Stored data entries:
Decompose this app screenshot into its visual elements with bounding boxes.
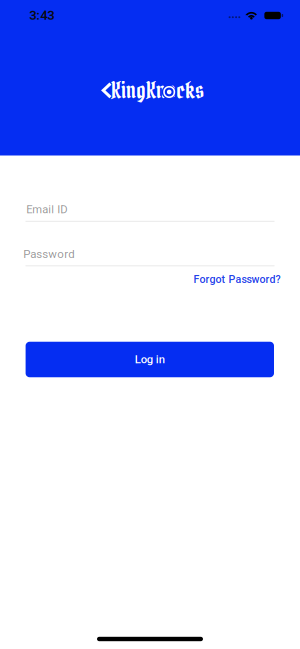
staticText: KingKnocks [111, 76, 204, 105]
staticText: Email ID [26, 203, 67, 216]
staticText: Password [23, 248, 74, 261]
button[interactable]: Forgot Password? [194, 273, 280, 286]
button[interactable]: Log in [26, 342, 274, 377]
staticText: Forgot Password? [194, 273, 280, 286]
staticText: Log in [135, 353, 165, 366]
staticText: 3:43 [29, 8, 54, 23]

■ Problem to solve ■
Output the entries above verbatim. Omit the images.

■ Solved problem ■
Decompose this app screenshot into its visual elements with bounding boxes.
staticText: KingKnocks [111, 76, 204, 105]
staticText: Email ID [26, 203, 67, 216]
staticText: Password [23, 248, 74, 261]
button[interactable]: Forgot Password? [194, 273, 280, 286]
button[interactable]: Log in [26, 342, 274, 377]
staticText: Forgot Password? [194, 273, 280, 286]
staticText: Log in [135, 353, 165, 366]
staticText: 3:43 [29, 8, 54, 23]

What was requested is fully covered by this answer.